I have probably divided this up far more than is necessary in retrospect and the division makes it difficult to read. This probably is a distinction between the way we think about molecular biology and synthetic chemistry. Chemistry does often involve small steps with characterisation along the way on the various materials generated. Each of these steps only require a sentence or more to describe. Most of our molecular biology requires some form of table to detail the inputs and there is usually very little analysis along the way. The differences therefore seem to be: more things in, less in situ analysis.

It might well be more informative to actually do a synthetic chemistry experiment and record that in our system. Because I am doing this replication in bits of spare time I have a bit too much time to think about it as I go along.

Replication of UsefulChem Exp098 in the Southampton blog notebook

In a previous post I said I would try to replicate an experiment from the UsefulChem open Wiki notebook within our blog system to see how it might look. This post is to record what I am doing as I do it. Thus this is the lab book I am using to record the process and decisions I have taken in using a lab book. The pages in the notebook can be found at;

http://chemtools.chem.soton.ac.uk/projects/blog/blogs.php/blog_id/15/

I have chosen to use Exp098 as this involved several different stages and modifications to the wiki page over many weeks. My aim is to try and record this in the way we would. This will involve some changes to the text and the process but I will try to re-use the original text as far as is possible. In the spirit of open notebook science I will make this visible as I go but as this may take me a while (days to a week or two) to finish this page is likely to be unstable and you may wish to come back to it. Ironically I am therefore using this notebook more in the way that Jean-Claude’s group use the Wiki than the way we use the blog.

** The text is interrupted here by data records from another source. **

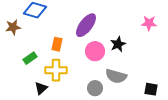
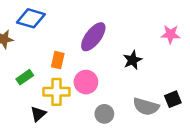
pink circle: (95, 51) -> (86, 82), moved
gray semicircle: (116, 76) -> (146, 107), moved
black square: (151, 89) -> (173, 99), moved, turned -32

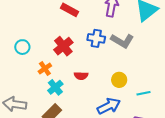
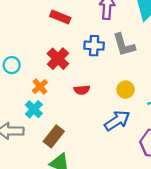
gray L-shape: (122, 41) -> (124, 45), turned 50
cyan cross: (55, 87) -> (34, 109), moved

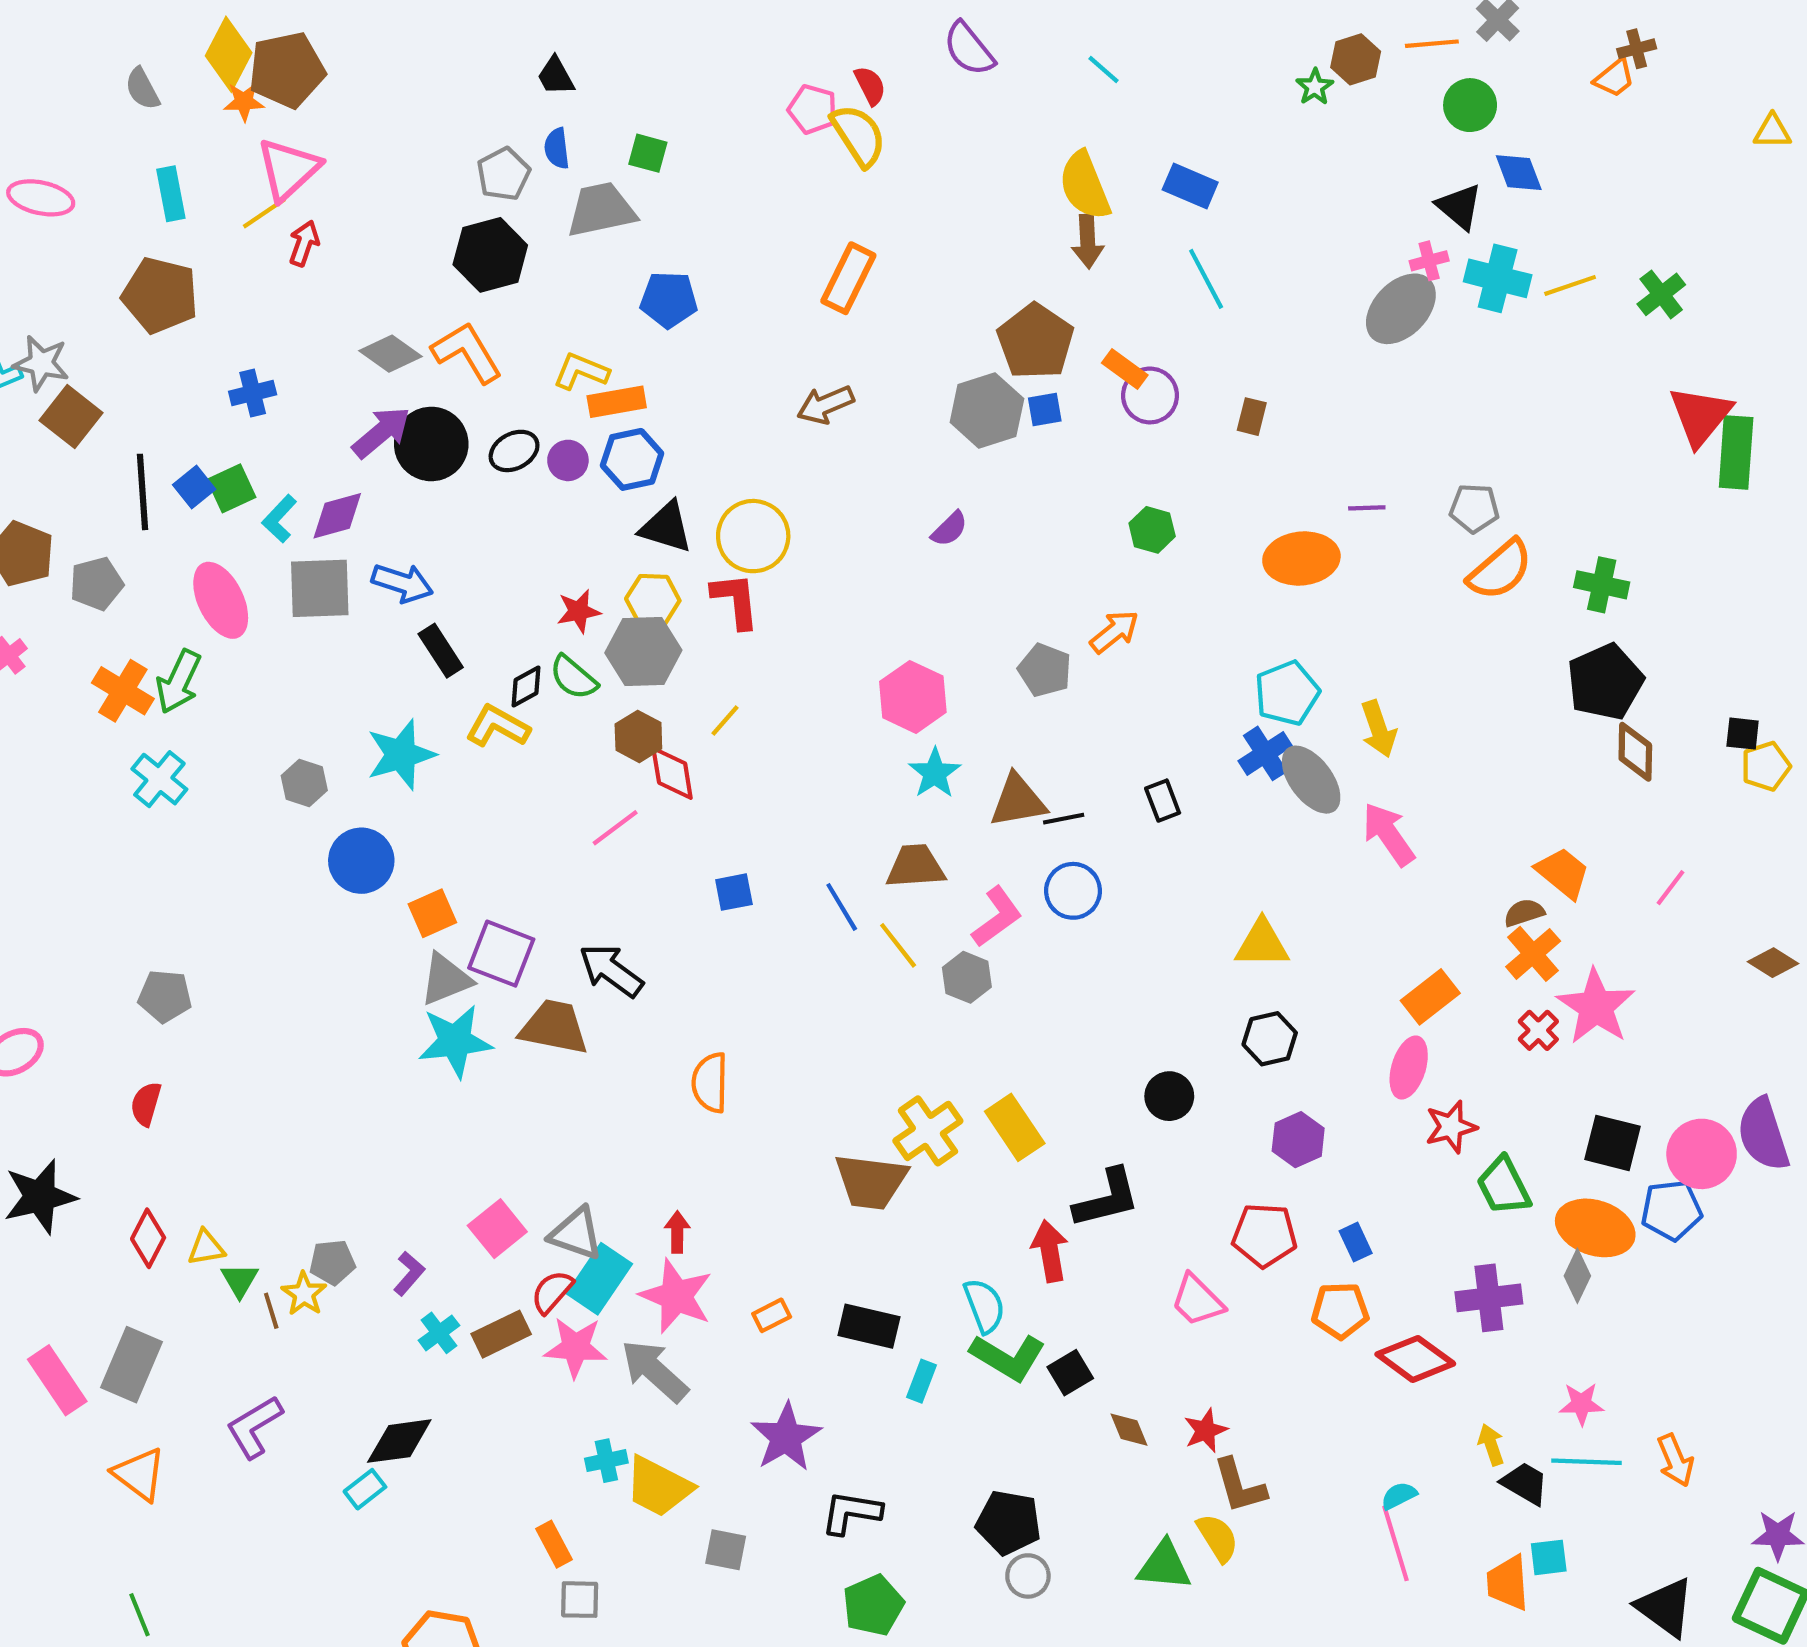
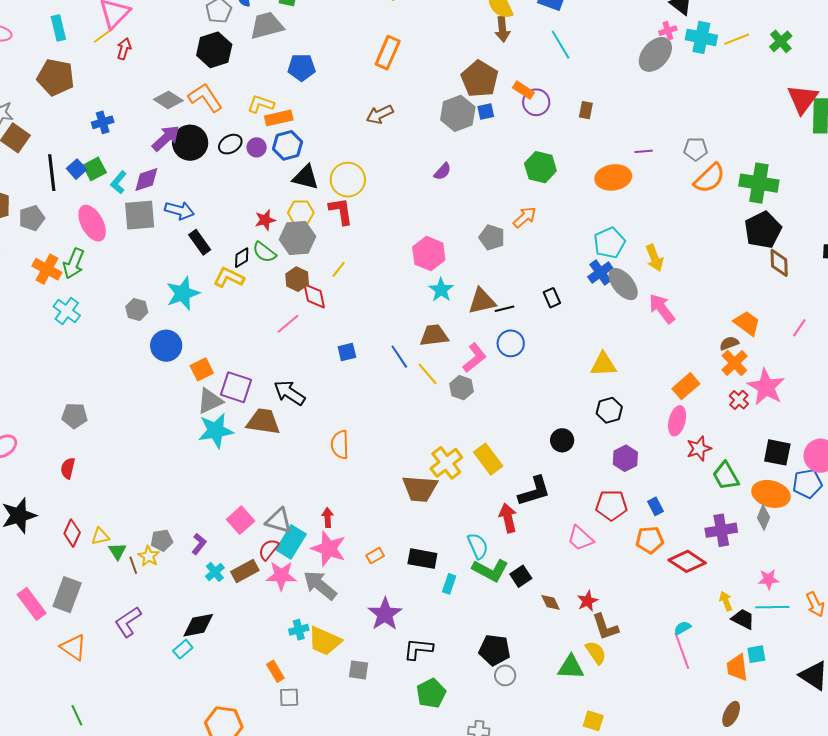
green hexagon: (1152, 530) -> (540, 167), size x1.4
green cross: (1602, 585) -> (759, 183), size x1.5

  1. 13/09 16:58 UTC I have added two initial posts. In the first I have created a product from the previous notional reaction. Exp098 is a study on the stability of a previously generated compound, utilising a specific instance of that compound described in a previous experiment (Exp064). The second post is the initial description of the protocol. This is cut and pasted from the very first version of Exp098 and represents the experimental plan that I would put into the blog before going into the lab.
  2. In Exp098 the process is split into two phases, first a series of reagents are mixed and the reaction is monitored by NMR. After completion the reaction was neutralised and then extracted into organic solvent and dried before further analysis. Because analysis has been carried out on two different ‘samples’ I am therefore going to split the post up in what might appear to be a slightly odd way to an organic chemist. The first stage will generate one product, which will then be subject to analyses (further procedures). The first product will then be subjected to a second procedure (neutralization and drying) to generate a further product (the ‘real’ product) which will be subjected to further analysis.
  3. 13/09 17:20 UTC I have added the first procedure and product post. I now need to make a decision about whether I set up one post with all the NMR analysis from the time course in it or multiple analyses, one for each time point (I can do this with a template) with the data for each in that. Or I could set it up with one procedure post containing all the NMR descriptors but a separate product for each that contains the actual spectrum. I think the latter may be the best. This provides a way of scraping metadata for each of the spectra. It also means that the data can be added slightly later without directly editing the procedure post. I will create a new section for ‘Analysis’ to distinguish it from procedure.
  4. 17/09 13:06 UTC: I have now added all the NMR data for the time course. This was a laborious process obviously but it does meant that it is reasonably clear what goes where. For the separate HOMODEC experiment I didn’t bother putting the data in separately as this is obvious which goes with which. I haven’t as yet put in the NMR data for the starting material 064C which ought really to have been there first.